日常系団地


 深刻な大気汚染が団地全体を覆って長い年月が経つ。


 かつてそこは市内一の工業地帯であった。とある大企業傘下の工場や研究施設が一カ所に誘致され、その企業の社員を中心に多くの人々がその団地に移り住んだ。

 

 当時その企業は仮想現実の技術開発を先駆的に進めていた。団地は研究段階における技術の実験場でもあったのだ。住区の生活の一切は高度なプログラムによって制御され、神経のごとく張り巡らされたバーチャルリアリティ・セキュリティが起こり得るすべての事故を未然に防いだ。


 同系列企業に勤める住民たちの結束意識は強く、和やかでストレスの少ない日々を志向して彼らの生活様式は次第に記号的になっていった。円滑な人間関係を目指し、ときに人間それ自体までもが仮想現実によって補われた。

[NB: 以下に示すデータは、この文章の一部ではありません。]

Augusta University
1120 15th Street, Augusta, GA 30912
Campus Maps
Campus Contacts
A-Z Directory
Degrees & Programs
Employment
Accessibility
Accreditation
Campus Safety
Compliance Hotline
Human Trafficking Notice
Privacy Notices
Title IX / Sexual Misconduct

 しかし、安全に制御された社会は住民から想像力を奪うことになる。


 企業と住民が一体となって進められた開発は自治体をも巻き込んで、その勢いを止めることができないままに自然環境を悪化させた。結果、団地のあった地域はわずか十数年で土地そのものを荒廃させるに至った。


 また、不況の煽りを受けて一帯の工場も閉鎖が相次ぐ。企業も本社の不祥事により仮想現実の技術開発から手を引いていった。待ち受けていたのは健康被害と大量リストラである。時代の栄華を謳歌したかに思われた団地の住民ははすでに大半が部屋を去り、わずかに残った人々もやがて高齢化の波に押されてぽつぽつと消えていった。


 残されたのは団地全体を占める、理想的なまでにシステム化された自律型生活ネットワーク。そこでは快適な団地生活を実現するためのプログラムが自動で働き続けている。汚染された黒い霧の立ち込める団地の中で、仮想の住民が以前と同じ生活を続ける。バーチャルリアリティによって再現された住民たちは大きなもめ事や諍いを起こすこともない。適度に起承転結があり、しかしあくまで類型的な人間ドラマをおよそ3カ月周期で繰り返す。


 表面的には永遠に変わらない日常が営まれているが、もはやこの団地に生きているものの姿はひとつとして無い。